Search code examples
pythonpython-xarrayzarr

zarr not respecting chunk size from xarray and reverting to original chunk size


I'm opening a zarr file and then rechunking it and then writing it back out to a different zarr store. Yet when I open it back up it doesn't respect the chunk size I previously wrote. Here is the code and the output from jupyter. Any idea what I'm doing wrong here?
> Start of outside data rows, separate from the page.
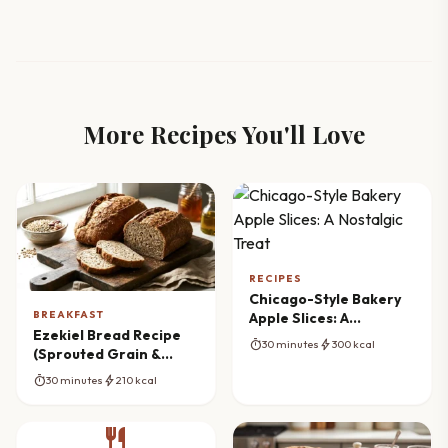
More Recipes You'll Love
RECIPES
Chicago-Style Bakery
BREAKFAST
Apple Slices: A
Ezekiel Bread Recipe
Nostalgic Treat
timer
bolt
30 minutes
300 kcal
(Sprouted Grain &
Bean)
timer
bolt
30 minutes
210 kcal
restaurant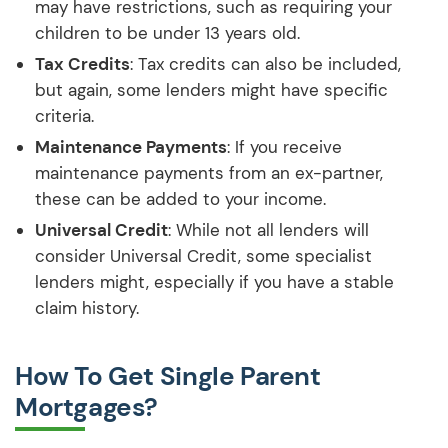
may have restrictions, such as requiring your
children to be under 13 years old.
Tax Credits
: Tax credits can also be included,
but again, some lenders might have specific
criteria.
Maintenance Payments
: If you receive
maintenance payments from an ex-partner,
these can be added to your income.
Universal Credit
: While not all lenders will
consider Universal Credit, some specialist
lenders might, especially if you have a stable
claim history.
How To Get Single Parent
Mortgages?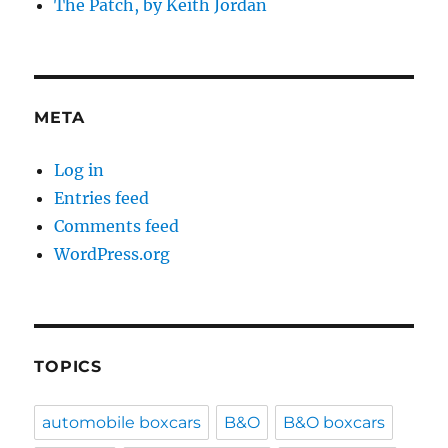
The Patch, by Keith Jordan
META
Log in
Entries feed
Comments feed
WordPress.org
TOPICS
automobile boxcars
B&O
B&O boxcars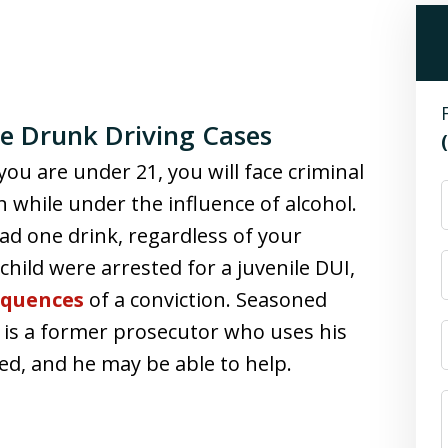
e Drunk Driving Cases
you are under 21, you will face criminal
n while under the influence of alcohol.
ad one drink, regardless of your
 child were arrested for a juvenile DUI,
equences
of a conviction. Seasoned
 is a former prosecutor who uses his
sed, and he may be able to help.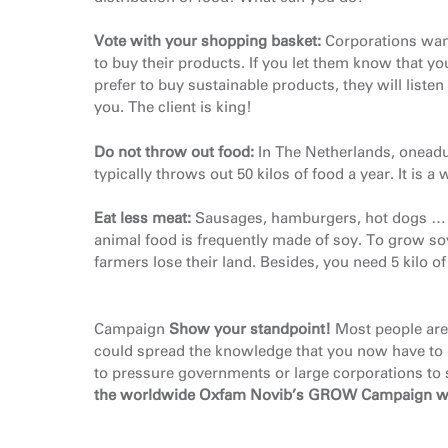
Vote with your shopping basket:
Corporations wan
to buy their products. If you let them know that yo
prefer to buy sustainable products, they will listen
you. The client is king!
Do not throw out food:
In The Netherlands, oneadu
typically throws out 50 kilos of food a year. It 
Eat less meat:
Sausages, hamburgers, hot dogs … th
animal food is frequently made of soy. To grow so
farmers lose their land. Besides, you need 5 kilo 
Campaign
Show your standpoint
!
Most people are
could spread the knowledge that you now have to 
to pressure governments or large corporations to 
the worldwide Oxfam Novib’s GROW Campaign
w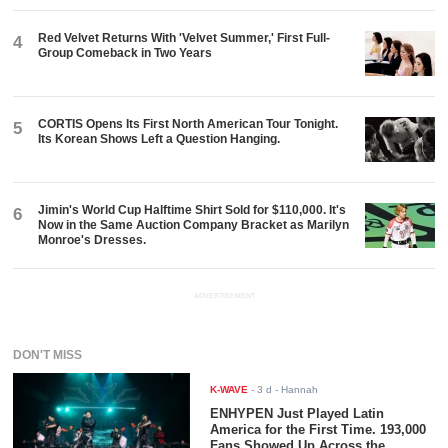
Red Velvet Returns With 'Velvet Summer,' First Full-
4
Group Comeback in Two Years
CORTIS Opens Its First North American Tour Tonight.
5
Its Korean Shows Left a Question Hanging.
Jimin's World Cup Halftime Shirt Sold for $110,000. It's
6
Now in the Same Auction Company Bracket as Marilyn
Monroe's Dresses.
ADVERTISEMENT
DON'T MISS
K-WAVE
-
3 d
- Hannah
ENHYPEN Just Played Latin
America for the First Time. 193,000
Fans Showed Up Across the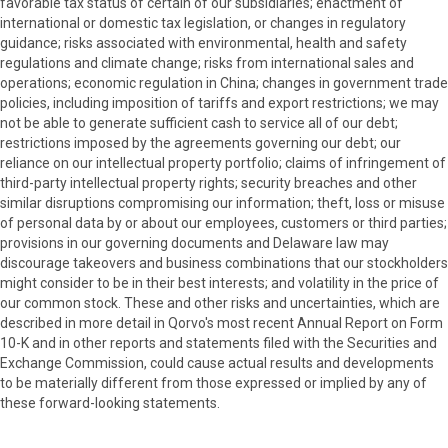
favorable tax status of certain of our subsidiaries; enactment of
international or domestic tax legislation, or changes in regulatory
guidance; risks associated with environmental, health and safety
regulations and climate change; risks from international sales and
operations; economic regulation in China; changes in government trade
policies, including imposition of tariffs and export restrictions; we may
not be able to generate sufficient cash to service all of our debt;
restrictions imposed by the agreements governing our debt; our
reliance on our intellectual property portfolio; claims of infringement of
third-party intellectual property rights; security breaches and other
similar disruptions compromising our information; theft, loss or misuse
of personal data by or about our employees, customers or third parties;
provisions in our governing documents and Delaware law may
discourage takeovers and business combinations that our stockholders
might consider to be in their best interests; and volatility in the price of
our common stock. These and other risks and uncertainties, which are
described in more detail in Qorvo's most recent Annual Report on Form
10-K and in other reports and statements filed with the Securities and
Exchange Commission, could cause actual results and developments
to be materially different from those expressed or implied by any of
these forward-looking statements.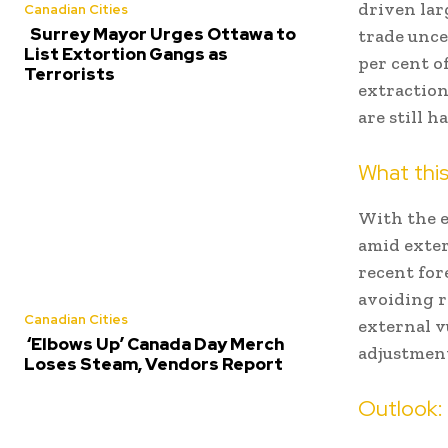
driven lar
Canadian Cities
Surrey Mayor Urges Ottawa to
trade unce
List Extortion Gangs as
per cent o
Terrorists
extraction
are still 
What this
With the e
amid exter
recent for
avoiding r
Canadian Cities
external v
‘Elbows Up’ Canada Day Merch
adjustmen
Loses Steam, Vendors Report
Outlook: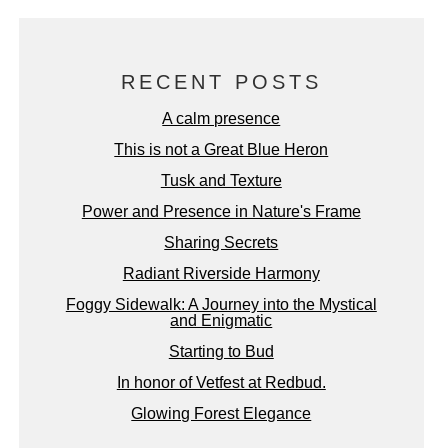
RECENT POSTS
A calm presence
This is not a Great Blue Heron
Tusk and Texture
Power and Presence in Nature's Frame
Sharing Secrets
Radiant Riverside Harmony
Foggy Sidewalk: A Journey into the Mystical
and Enigmatic
Starting to Bud
In honor of Vetfest at Redbud.
Glowing Forest Elegance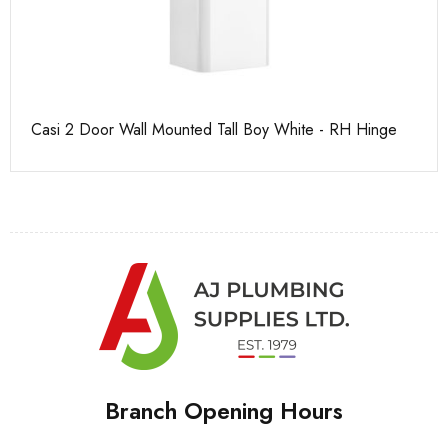
Casi 2 Door Wall Mounted Tall Boy White - RH Hinge
Ca
Branch Opening Hours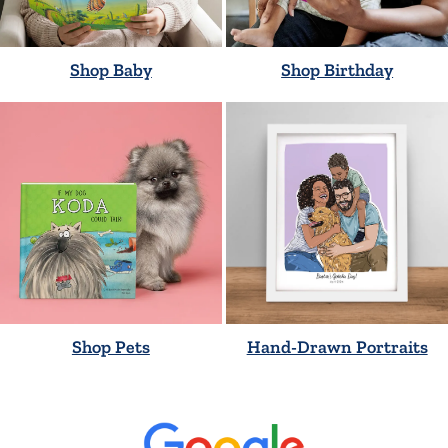
Shop Baby
Shop Birthday
Shop Pets
Hand-Drawn Portraits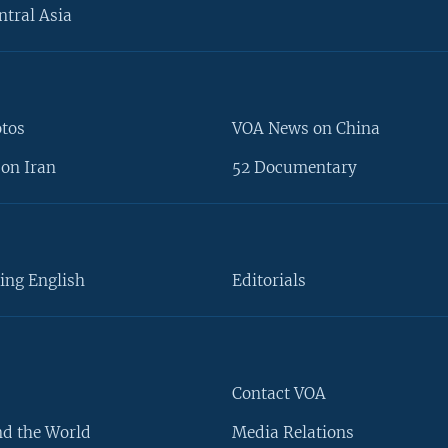
ntral Asia
otos
VOA News on China
on Iran
52 Documentary
ing English
Editorials
Contact VOA
d the World
Media Relations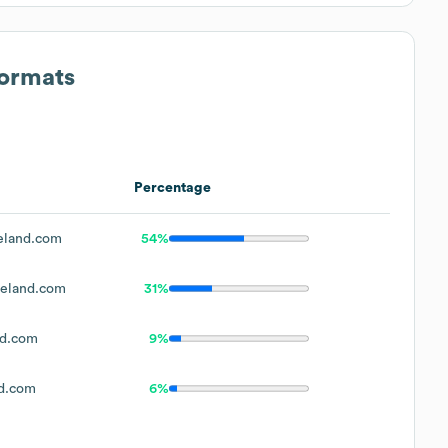
Formats
Percentage
eland.com
54%
eland.com
31%
nd.com
9%
d.com
6%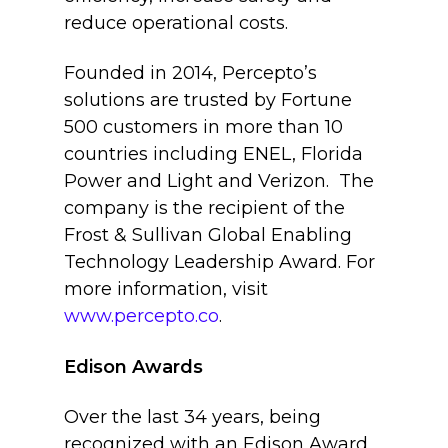
reduce operational costs.
Founded in 2014, Percepto’s
solutions are trusted by Fortune
500 customers in more than 10
countries including ENEL, Florida
Power and Light and Verizon. The
company is the recipient of the
Frost & Sullivan Global Enabling
Technology Leadership Award. For
more information, visit
www.percepto.co
.
Edison Awards
Over the last 34 years, being
recognized with an Edison Award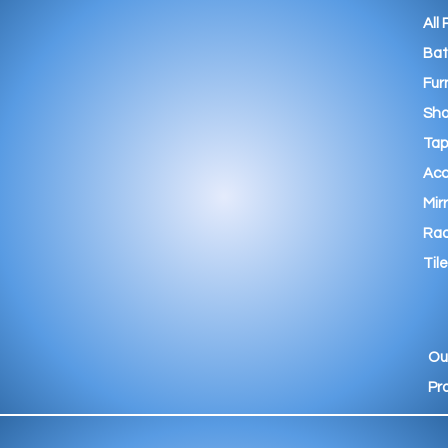
All
Ba
Fur
Sho
Tap
Acc
Mir
Rad
Tile
Ou
Pr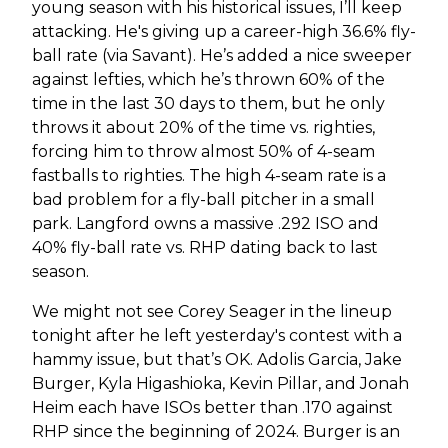
young season with his historical issues, I’ll keep
attacking. He's giving up a career-high 36.6% fly-
ball rate (via Savant). He’s added a nice sweeper
against lefties, which he’s thrown 60% of the
time in the last 30 days to them, but he only
throws it about 20% of the time vs. righties,
forcing him to throw almost 50% of 4-seam
fastballs to righties. The high 4-seam rate is a
bad problem for a fly-ball pitcher in a small
park. Langford owns a massive .292 ISO and
40% fly-ball rate vs. RHP dating back to last
season.
We might not see Corey Seager in the lineup
tonight after he left yesterday's contest with a
hammy issue, but that’s OK. Adolis Garcia, Jake
Burger, Kyla Higashioka, Kevin Pillar, and Jonah
Heim each have ISOs better than .170 against
RHP since the beginning of 2024. Burger is an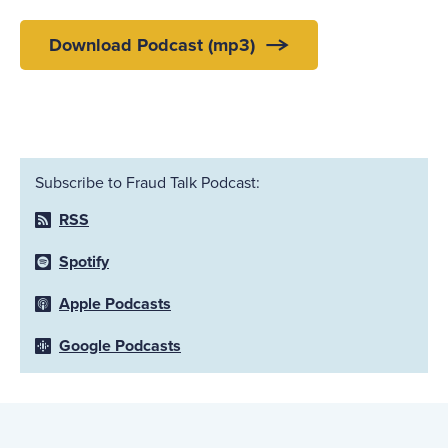
Download Podcast (mp3)
Subscribe to Fraud Talk Podcast:
RSS
Spotify
Apple Podcasts
Google Podcasts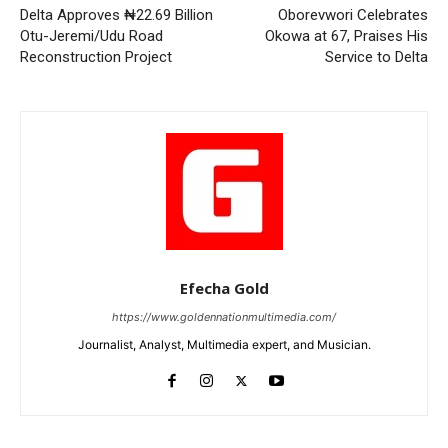
Delta Approves ₦22.69 Billion
Oborevwori Celebrates
Otu-Jeremi/Udu Road
Okowa at 67, Praises His
Reconstruction Project
Service to Delta
Efecha Gold
https://www.goldennationmultimedia.com/
Journalist, Analyst, Multimedia expert, and Musician.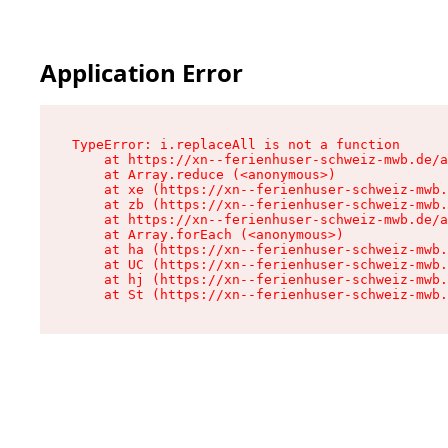
Application Error
TypeError: i.replaceAll is not a function

    at https://xn--ferienhuser-schweiz-mwb.de/a
    at Array.reduce (<anonymous>)

    at xe (https://xn--ferienhuser-schweiz-mwb.
    at zb (https://xn--ferienhuser-schweiz-mwb.
    at https://xn--ferienhuser-schweiz-mwb.de/a
    at Array.forEach (<anonymous>)

    at ha (https://xn--ferienhuser-schweiz-mwb.
    at UC (https://xn--ferienhuser-schweiz-mwb.
    at hj (https://xn--ferienhuser-schweiz-mwb.
    at St (https://xn--ferienhuser-schweiz-mwb.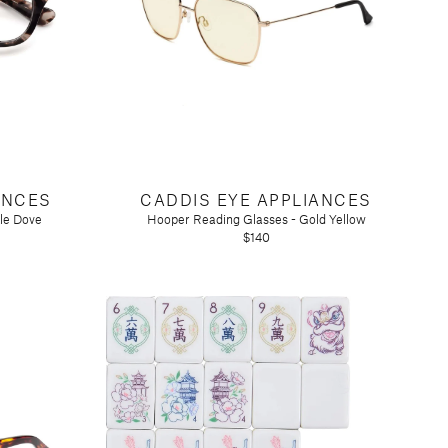
ANCES
CADDIS EYE APPLIANCES
tle Dove
Hooper Reading Glasses - Gold Yellow
$140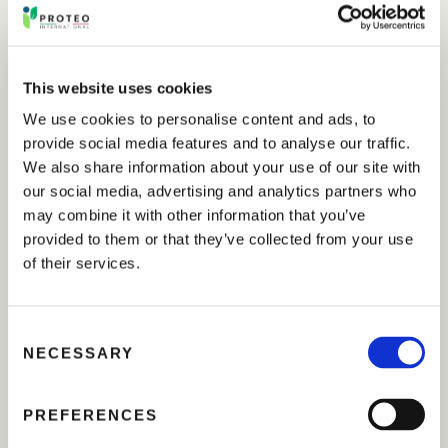
This website uses cookies
We use cookies to personalise content and ads, to
provide social media features and to analyse our traffic.
We also share information about your use of our site with
our social media, advertising and analytics partners who
may combine it with other information that you’ve
provided to them or that they’ve collected from your use
of their services.
C
NECESSARY
o
n
s
PREFERENCES
e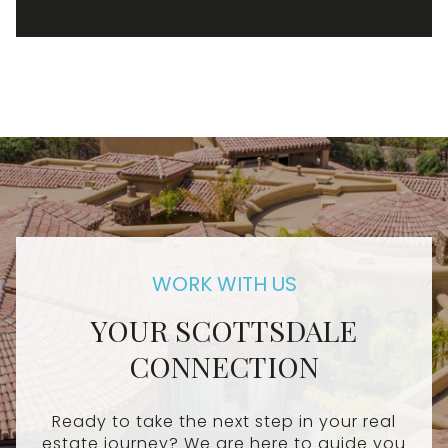
YOUR SCOTTSDALE
CONNECTION
Ready to take the next step in your real
estate journey? We are here to guide you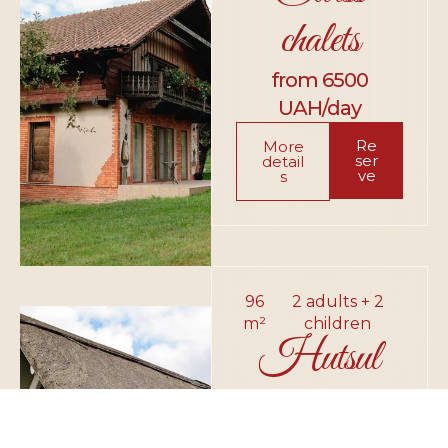
chalets
from 6500
UAH/day
Re
More
ser
detail
ve
s
96
2 adults + 2
m²
children
Hutsul
hut
from 6300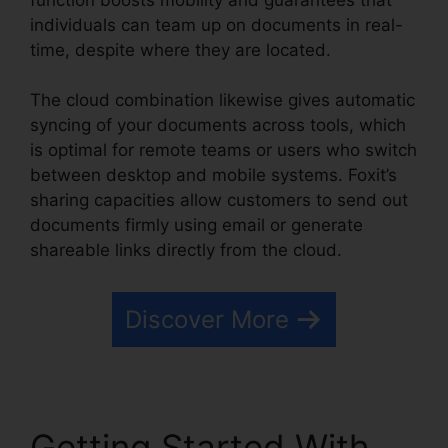
individuals can team up on documents in real-
time, despite where they are located.
The cloud combination likewise gives automatic
syncing of your documents across tools, which
is optimal for remote teams or users who switch
between desktop and mobile systems. Foxit’s
sharing capacities allow customers to send out
documents firmly using email or generate
shareable links directly from the cloud.
Discover More
Getting Started With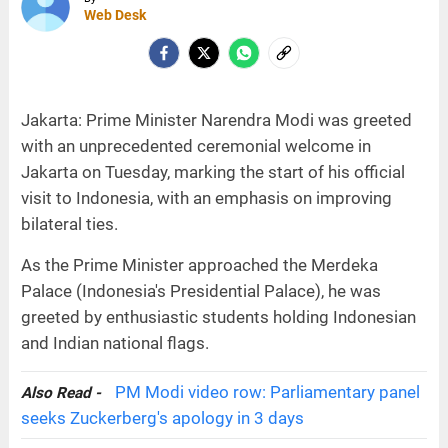
Web Desk
Jakarta: Prime Minister Narendra Modi was greeted
with an unprecedented ceremonial welcome in
Jakarta on Tuesday, marking the start of his official
visit to Indonesia, with an emphasis on improving
bilateral ties.
As the Prime Minister approached the Merdeka
Palace (Indonesia's Presidential Palace), he was
greeted by enthusiastic students holding Indonesian
and Indian national flags.
PM Modi video row: Parliamentary panel
Also Read -
seeks Zuckerberg's apology in 3 days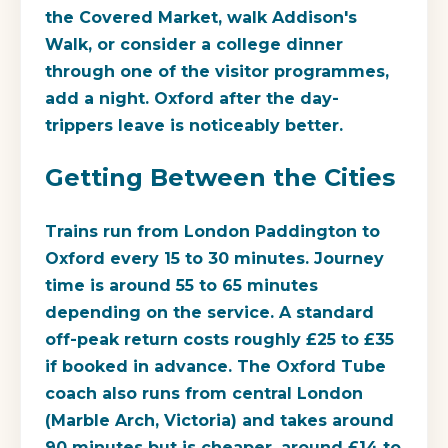
the Covered Market, walk Addison's
Walk, or consider a college dinner
through one of the visitor programmes,
add a night. Oxford after the day-
trippers leave is noticeably better.
Getting Between the Cities
Trains run from London Paddington to
Oxford every 15 to 30 minutes. Journey
time is around 55 to 65 minutes
depending on the service. A standard
off-peak return costs roughly £25 to £35
if booked in advance. The Oxford Tube
coach also runs from central London
(Marble Arch, Victoria) and takes around
90 minutes but is cheaper, around £14 to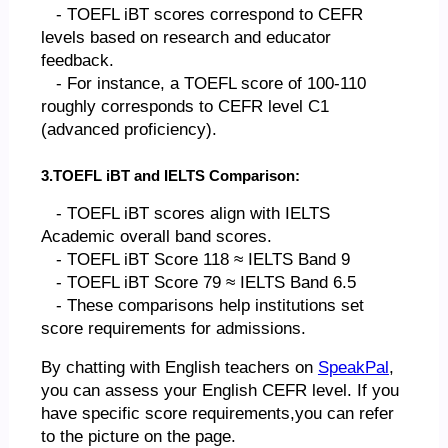
- TOEFL iBT scores correspond to CEFR
levels based on research and educator
feedback.
- For instance, a TOEFL score of 100-110
roughly corresponds to CEFR level C1
(advanced proficiency).
3.TOEFL iBT and IELTS Comparison:
- TOEFL iBT scores align with IELTS
Academic overall band scores.
- TOEFL iBT Score 118 ≈ IELTS Band 9
- TOEFL iBT Score 79 ≈ IELTS Band 6.5
- These comparisons help institutions set
score requirements for admissions.
By chatting with English teachers on
SpeakPal
,
you can assess your English CEFR level. If you
have specific score requirements,you can refer
to the picture on the page.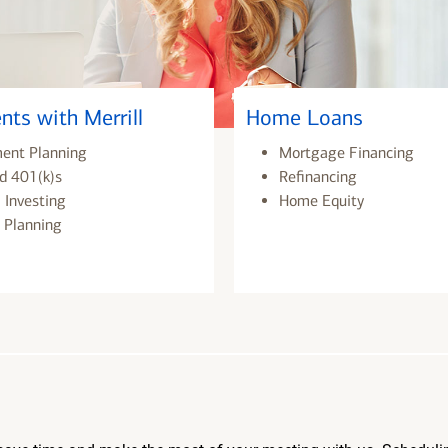
nts with Merrill
Home Loans
ment Planning
Mortgage Financing
d 401(k)s
Refinancing
 Investing
Home Equity
 Planning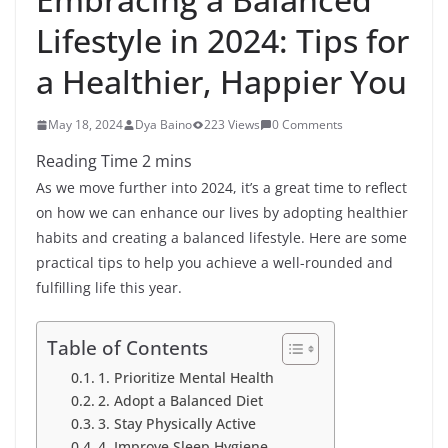
Lifestyle in 2024: Tips for
a Healthier, Happier You
May 18, 2024
Dya Baino
223 Views
0 Comments
As we move further into 2024, it’s a great time to reflect
on how we can enhance our lives by adopting healthier
habits and creating a balanced lifestyle. Here are some
practical tips to help you achieve a well-rounded and
fulfilling life this year.
Table of Contents
1. Prioritize Mental Health
2. Adopt a Balanced Diet
3. Stay Physically Active
4. Improve Sleep Hygiene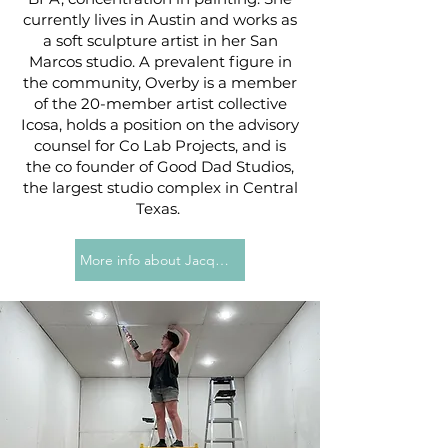
currently lives in Austin and works as
a soft sculpture artist in her San
Marcos studio. A prevalent figure in
the community, Overby is a member
of the 20-member artist collective
Icosa, holds a position on the advisory
counsel for Co Lab Projects, and is
the co founder of Good Dad Studios,
the largest studio complex in Central
Texas.
More info about Jacqueline Overby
bathy_ds = xr.open_zarr('data/bathy_store')
bathy_ds.elevation

enter image description here

bathy_ds.chunk(5000).elevation

enter image description here

bathy_ds.chunk(5000).to_zarr('data/elevation_store')
new_ds = xr.open_zarr('data/elevation_store')
new_ds.elevation

enter image description here

It is reverting back to the original chunking as if I'm not fully overwriting it or changing some other setting that needs changing.


Solution

  • This seems to be a known issue, and there's a fair bit of discussion going on within the issue's thread and a recently merged PR.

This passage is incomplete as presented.